> **Exercise aim**
Reproduce, exactly and in full, only the lines below from the one containing "click on Hyper-V." through the one containing "The image size is (689, 2576).".
=== Dataset records ===
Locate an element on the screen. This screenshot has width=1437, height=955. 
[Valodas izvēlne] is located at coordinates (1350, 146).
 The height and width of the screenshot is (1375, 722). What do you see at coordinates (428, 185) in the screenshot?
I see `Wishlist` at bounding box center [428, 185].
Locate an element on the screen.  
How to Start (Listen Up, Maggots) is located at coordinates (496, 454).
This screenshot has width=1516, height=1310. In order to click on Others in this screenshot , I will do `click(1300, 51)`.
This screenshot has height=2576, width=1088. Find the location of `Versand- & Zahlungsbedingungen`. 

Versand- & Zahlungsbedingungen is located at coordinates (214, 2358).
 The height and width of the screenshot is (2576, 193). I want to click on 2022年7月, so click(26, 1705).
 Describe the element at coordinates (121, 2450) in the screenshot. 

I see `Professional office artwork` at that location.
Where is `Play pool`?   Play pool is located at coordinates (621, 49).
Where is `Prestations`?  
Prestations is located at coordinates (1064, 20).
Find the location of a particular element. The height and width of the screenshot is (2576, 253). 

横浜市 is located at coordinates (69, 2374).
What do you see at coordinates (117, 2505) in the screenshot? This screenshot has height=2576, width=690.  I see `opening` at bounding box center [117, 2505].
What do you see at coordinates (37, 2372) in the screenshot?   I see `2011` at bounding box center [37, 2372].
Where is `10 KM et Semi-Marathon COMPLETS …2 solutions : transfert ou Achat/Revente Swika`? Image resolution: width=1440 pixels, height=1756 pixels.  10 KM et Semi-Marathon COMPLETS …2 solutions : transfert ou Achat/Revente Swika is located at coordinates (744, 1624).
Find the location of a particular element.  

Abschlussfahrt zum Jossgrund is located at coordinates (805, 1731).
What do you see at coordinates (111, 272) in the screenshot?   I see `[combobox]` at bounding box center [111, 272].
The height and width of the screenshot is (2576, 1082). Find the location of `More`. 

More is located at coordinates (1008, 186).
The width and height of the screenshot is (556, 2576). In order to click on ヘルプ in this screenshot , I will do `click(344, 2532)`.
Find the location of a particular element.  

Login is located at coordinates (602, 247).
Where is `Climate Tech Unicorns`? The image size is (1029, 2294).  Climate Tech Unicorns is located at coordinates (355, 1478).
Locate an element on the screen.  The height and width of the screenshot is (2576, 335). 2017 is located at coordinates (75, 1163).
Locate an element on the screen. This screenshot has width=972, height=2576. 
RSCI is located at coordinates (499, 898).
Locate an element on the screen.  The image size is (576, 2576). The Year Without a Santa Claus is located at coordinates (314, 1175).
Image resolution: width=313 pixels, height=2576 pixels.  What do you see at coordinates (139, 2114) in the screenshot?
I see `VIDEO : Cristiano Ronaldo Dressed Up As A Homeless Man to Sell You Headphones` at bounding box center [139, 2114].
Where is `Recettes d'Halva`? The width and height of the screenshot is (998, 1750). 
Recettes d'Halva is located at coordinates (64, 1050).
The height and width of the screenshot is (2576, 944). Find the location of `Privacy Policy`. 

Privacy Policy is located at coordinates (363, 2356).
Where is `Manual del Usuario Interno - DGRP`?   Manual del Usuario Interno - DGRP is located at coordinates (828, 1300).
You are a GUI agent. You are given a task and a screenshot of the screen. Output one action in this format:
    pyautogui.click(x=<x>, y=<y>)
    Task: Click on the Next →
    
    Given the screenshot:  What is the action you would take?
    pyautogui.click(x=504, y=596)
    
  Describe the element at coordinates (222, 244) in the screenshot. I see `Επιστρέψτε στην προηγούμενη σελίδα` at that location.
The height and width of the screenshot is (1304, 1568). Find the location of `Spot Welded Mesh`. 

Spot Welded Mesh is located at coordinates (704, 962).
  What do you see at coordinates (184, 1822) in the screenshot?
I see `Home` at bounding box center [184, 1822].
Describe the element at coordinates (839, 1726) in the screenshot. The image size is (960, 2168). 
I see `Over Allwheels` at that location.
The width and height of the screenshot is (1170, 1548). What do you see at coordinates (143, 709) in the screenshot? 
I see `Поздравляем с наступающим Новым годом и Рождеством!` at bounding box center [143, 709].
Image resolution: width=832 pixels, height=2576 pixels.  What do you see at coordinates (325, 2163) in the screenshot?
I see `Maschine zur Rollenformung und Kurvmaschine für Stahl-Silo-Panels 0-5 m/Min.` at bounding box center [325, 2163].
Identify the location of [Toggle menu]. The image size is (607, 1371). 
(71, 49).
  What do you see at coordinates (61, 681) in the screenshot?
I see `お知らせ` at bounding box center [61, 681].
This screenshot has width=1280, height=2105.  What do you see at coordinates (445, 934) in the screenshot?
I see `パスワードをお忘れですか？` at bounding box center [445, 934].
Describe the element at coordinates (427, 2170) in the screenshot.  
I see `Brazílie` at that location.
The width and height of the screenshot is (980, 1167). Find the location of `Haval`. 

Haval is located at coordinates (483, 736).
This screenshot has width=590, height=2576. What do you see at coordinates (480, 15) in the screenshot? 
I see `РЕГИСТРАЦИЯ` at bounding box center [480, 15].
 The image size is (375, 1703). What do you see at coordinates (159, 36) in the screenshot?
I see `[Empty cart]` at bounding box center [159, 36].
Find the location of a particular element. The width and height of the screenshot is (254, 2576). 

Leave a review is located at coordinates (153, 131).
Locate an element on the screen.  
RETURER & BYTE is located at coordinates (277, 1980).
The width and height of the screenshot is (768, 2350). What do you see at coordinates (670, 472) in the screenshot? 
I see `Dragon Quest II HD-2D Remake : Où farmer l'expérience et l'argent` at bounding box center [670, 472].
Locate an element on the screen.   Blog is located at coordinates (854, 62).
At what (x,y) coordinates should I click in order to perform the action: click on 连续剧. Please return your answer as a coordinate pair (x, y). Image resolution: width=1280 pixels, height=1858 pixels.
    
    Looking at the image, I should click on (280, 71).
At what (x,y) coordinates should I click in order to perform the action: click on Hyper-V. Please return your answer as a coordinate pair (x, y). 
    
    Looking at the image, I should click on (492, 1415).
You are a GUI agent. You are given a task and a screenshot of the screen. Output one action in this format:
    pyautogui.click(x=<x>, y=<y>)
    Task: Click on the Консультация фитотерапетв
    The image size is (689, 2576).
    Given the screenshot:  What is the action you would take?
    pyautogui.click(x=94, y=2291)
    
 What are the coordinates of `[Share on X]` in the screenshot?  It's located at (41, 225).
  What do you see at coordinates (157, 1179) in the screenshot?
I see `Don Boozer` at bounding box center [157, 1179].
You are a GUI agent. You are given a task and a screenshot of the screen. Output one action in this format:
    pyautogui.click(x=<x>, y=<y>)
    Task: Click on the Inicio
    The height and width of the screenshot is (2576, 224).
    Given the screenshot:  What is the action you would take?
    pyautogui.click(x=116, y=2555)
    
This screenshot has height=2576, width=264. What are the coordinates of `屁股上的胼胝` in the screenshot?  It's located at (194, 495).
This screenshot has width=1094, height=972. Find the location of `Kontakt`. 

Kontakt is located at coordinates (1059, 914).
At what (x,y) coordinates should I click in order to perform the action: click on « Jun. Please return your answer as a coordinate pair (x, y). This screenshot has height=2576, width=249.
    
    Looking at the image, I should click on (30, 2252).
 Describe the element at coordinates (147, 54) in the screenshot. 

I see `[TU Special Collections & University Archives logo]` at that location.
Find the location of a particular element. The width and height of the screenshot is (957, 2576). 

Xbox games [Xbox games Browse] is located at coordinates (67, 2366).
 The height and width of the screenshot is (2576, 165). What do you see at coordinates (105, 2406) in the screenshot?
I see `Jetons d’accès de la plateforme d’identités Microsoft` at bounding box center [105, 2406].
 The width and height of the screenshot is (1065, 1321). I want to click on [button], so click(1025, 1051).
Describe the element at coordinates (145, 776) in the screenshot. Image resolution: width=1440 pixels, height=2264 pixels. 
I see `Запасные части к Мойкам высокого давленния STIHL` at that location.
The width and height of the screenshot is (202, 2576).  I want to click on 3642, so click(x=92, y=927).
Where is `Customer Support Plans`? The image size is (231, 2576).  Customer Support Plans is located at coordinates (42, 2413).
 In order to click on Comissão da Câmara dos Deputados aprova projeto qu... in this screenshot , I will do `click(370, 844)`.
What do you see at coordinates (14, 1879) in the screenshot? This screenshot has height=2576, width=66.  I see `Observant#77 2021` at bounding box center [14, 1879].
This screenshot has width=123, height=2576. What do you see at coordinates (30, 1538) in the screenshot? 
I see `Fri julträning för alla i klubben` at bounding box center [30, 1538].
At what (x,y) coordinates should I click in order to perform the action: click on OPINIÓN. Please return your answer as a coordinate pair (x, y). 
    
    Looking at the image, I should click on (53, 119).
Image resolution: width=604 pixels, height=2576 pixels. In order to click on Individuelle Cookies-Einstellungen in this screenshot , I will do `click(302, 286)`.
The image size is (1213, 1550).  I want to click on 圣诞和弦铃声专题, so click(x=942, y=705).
===
> **Task response**
At what (x,y) coordinates should I click in order to perform the action: click on Hyper-V. Please return your answer as a coordinate pair (x, y). 
    
    Looking at the image, I should click on (492, 1415).
You are a GUI agent. You are given a task and a screenshot of the screen. Output one action in this format:
    pyautogui.click(x=<x>, y=<y>)
    Task: Click on the Консультация фитотерапетв
    The image size is (689, 2576).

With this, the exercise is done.